The first deep learning model is used for target detection, so that the key fields in the document picture can be identified no matter where the key fields are located in the document picture by the second deep learning model obtained after training through the training sample set, and further the position information of the key fields is obtained. The method is different from the method for analyzing and counting the positions of the key fields by utilizing a large number of templates in the prior art, the key fields are extracted by using fixed frames to frame the fixed positions of the documents, the document positioning performance is easily influenced by document deformation, scanning deformation, overlong key field content or line crossing and other factors, and the idea of deep learning model target detection is applied to the positioning of the key fields of the documents, so that the method has high accuracy and flexibility and a wider application range.

because the output of the deep learning model is digital, the class information is represented by using the digital number in the labeled document, errors in the process of converting the output result of the deep learning model into the corresponding information class are avoided, the accuracy of comparing the difference between the recognition result of the deep learning model and the standard result is improved, and the accuracy of recognizing the information class of the second deep learning model obtained by training the training sample set is improved.

In this embodiment, the deep learning model structure adopts a convolutional neural network, a Long Short Term Memory (LSTM) network, and a CTC structure. The convolutional neural network has a plurality of stages (stages), each of which contains a number of convolution modules (extracting image features) and pooling layers (reducing feature map size), etc.

For example, before the training samples are input into the first deep learning model, each key field of interest is assigned a unique number. The first deep learning model detects key fields in the input training samples and outputs the position of each detected key field and the number corresponding to the key field. In the training process, the training samples are directly input into the first deep learning model and can be used as a 3-dimensional matrix to represent the training samples in a computer. For example, I _ (w 0, h0, c 0), where w0 represents the width (number of pixels) of the document picture in the input training sample, h0 represents the height of the document picture, c0 represents the color channel of the document picture, the color picture has three color channels of red, blue and green, and the grayscale picture has only one color channel. And then comparing the position information of the key fields in the labeled documents of the training samples and the category information expressed by the number numbers with the output of the first deep learning model, calculating the weighted comprehensive error of positioning and classification, reversely inputting the weighted comprehensive error into the first deep learning model according to the positioning and classification, adjusting the parameters of the deep learning network, continuing learning, testing the trained first deep learning model on a test sample set until the positioning and classification errors of the first deep learning model are reduced to a certain degree and have better positioning and classification capabilities, and stopping training to obtain a trained second deep learning model.

And S3, analyzing the first document picture by the second deep learning model to obtain the position information and the category information of each key field in the first document picture.

And S4, creating a structured document corresponding to the first document picture according to the position information and the category information of each key field in the first document picture. The method comprises the following specific steps:

s41, obtaining the position information of a key field to obtain the current position information.

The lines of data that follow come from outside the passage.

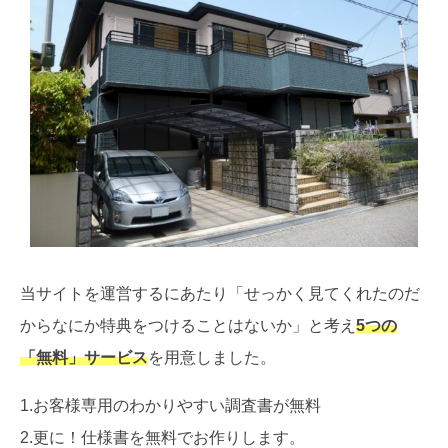
当サイトを運営するにあたり「せっかく見てくれたのだ
からなにか特典をつけることはないか」と考え
5つの
「無料」サービス
を用意しました。
1.お客様専用のわかりやすい調査書が無料
2.更に！仕様書を無料でお作りします。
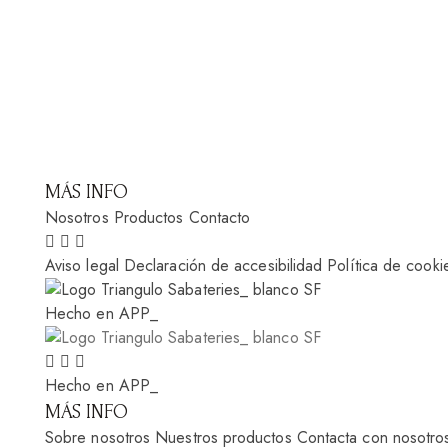
MÁS INFO
Nosotros
Productos
Contacto
Aviso legal
Declaración de accesibilidad
Política de cooki
Hecho en APP_
Hecho en APP_
MÁS INFO
Sobre nosotros
Nuestros productos
Contacta con nosotro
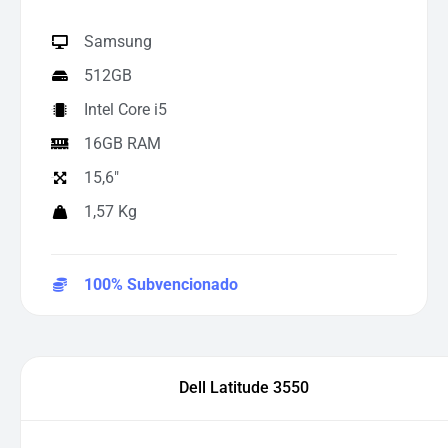
Samsung
512GB
Intel Core i5
16GB RAM
15,6"
1,57 Kg
100% Subvencionado
Dell Latitude 3550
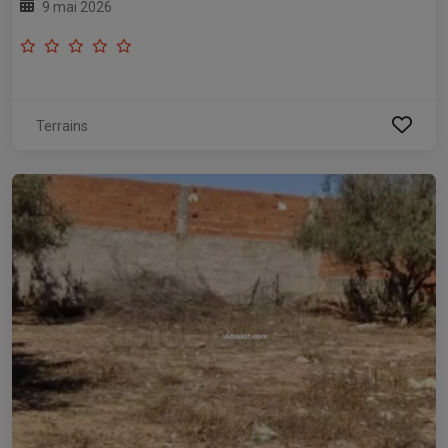
9 mai 2026
Terrains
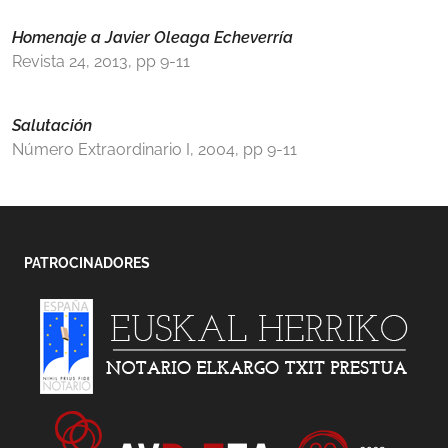
Homenaje a Javier Oleaga Echeverría
Revista 24, 2013, pp 9-11
Salutación
Número Extraordinario I, 2004, pp 9-11
PATROCINADORES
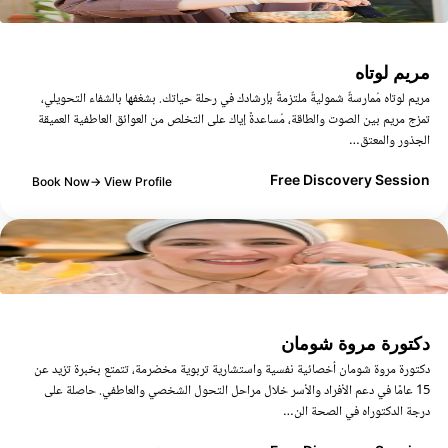
ريم لوتاه
ريم لوتاه مُمارسةٌ شموليةٌ ملتزمةٌ بإرشادك في رحلة حياتك. بشغفها بالشفاء التحويلي،
مزج مريم بين الصوت والطاقة، مُساعدةً إياك على التخلص من العوائق العاطفية العميقة
لجذور والمعتق…
Free Discovery Sessio
Book Now
View Profile →
كتورة مروة شومان
كتورة مروة شومان أخصائية نفسية واستشارية تربوية مخضرمة، تتمتع بخبرة تزيد عن
15 عامًا في دعم الأفراد والأسر خلال مراحل التحول الشخصي والعاطفي. حاصلة على
رجة الدكتوراه في الصحة الن…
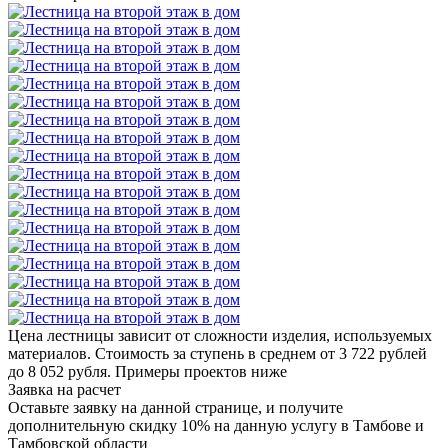
Цена лестницы зависит от сложности изделия, используемых
материалов. Стоимость за ступень в среднем от 3 722 рублей
до 8 052 рубля. Примеры проектов ниже
Заявка на расчет
Оставьте заявку на данной странице, и получите
дополнительную скидку 10% на данную услугу в Тамбове и
Тамбовской области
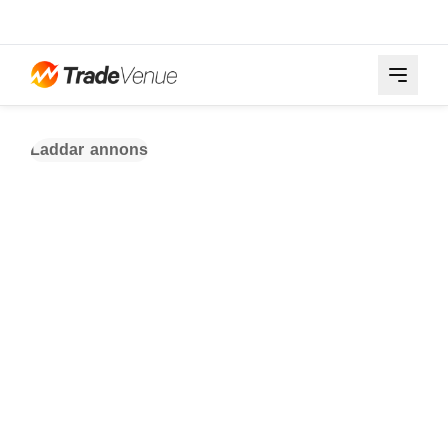
Laddar annons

The current position information is four vertex coordinates of a minimum square which can completely contain the key field.

And S42, intercepting an image corresponding to the current position information on the first document picture to obtain a key field picture.

Wherein, a key field corresponds to a key field picture.

And S43, identifying characters in the key field picture to obtain text information.

Before S43, a third deep learning model for recognizing characters in the key field picture needs to be trained; and the third deep learning model is used for identifying characters in the key field picture to obtain text information. The method specifically comprises the following steps:

collecting a certain number of character fragment pictures (for example, 100000 pictures), and processing the pictures to be used as samples for deep learning character recognition, wherein a part of the samples are used as training samples, and a part of the samples are used as test samples. Each picture corresponds to a key field. Each character fragment sample comprises a character fragment picture and an annotation document corresponding to the character fragment picture. And recording the character content of the character fragment pictures in the label document corresponding to the character fragment pictures. The marking of the character segment samples can adopt a purely manual method or a method of adopting deep learning pre-marking and then using manual correction. Fig. 5 shows a sample of a character fragment image of a total amount key field, and the character content recorded in the markup document corresponding to the character fragment is 4500.00. The training sample can be continuously supplemented. A third depth model for character recognition is trained using a training sample set.

Before the training samples are input into the deep learning model for training, the character labels are converted into numerical labels, and each interested Chinese character, english letter, number and punctuation mark are mapped into a unique and different numerical number. The deep learning is to detect each character in the input training picture and output the number corresponding to the detected character, that is, to classify the detected character.

In the training process, character segment pictures are directly input into the deep learning network and can be represented as a 3-dimensional matrix in a computer. And the number of the training sample is used for comparing with the output of the deep learning model, calculating the recognition error and adjusting the network parameters. After passing through the convolution module of the deep learning network, the features of the training picture are extracted, and a feature map with a certain number of channels, such as F _ (w 1, h1, c 1), is output, where w1, h1, and c1 respectively represent the width, height, and number of channels of the feature map after passing through the convolution module. After passing through the multi-stage convolution module and the pooling layer, the feature map (denoted as F _ (wn, hn, cn)) output by the convolution network is fed as input into a long-term memory (LSTM) network. Feature information (including height dimension and channel dimension) is input to the LSTM network one by one for each column (corresponding to one pixel width) in the width direction of the feature map, and each column outputs the probabilities of all possible characters and one extra character (representing no character). The output of the LSTM network is processed by the CTC module, the integer code of the identified effective character is output, and the effective character obtained by the deep learning model identification is output through mapping conversion. And comparing effective characters obtained by the deep learning model recognition with the self-carried labeled documents of the training samples, calculating the error of the deep learning network recognition, reversely inputting the effective characters into the deep learning model according to the recognition error, adjusting the parameters of the deep learning model, continuing learning, and stopping training until the recognition error of the deep learning network is reduced to a certain degree and has better recognition capability, thereby obtaining a third deep learning model.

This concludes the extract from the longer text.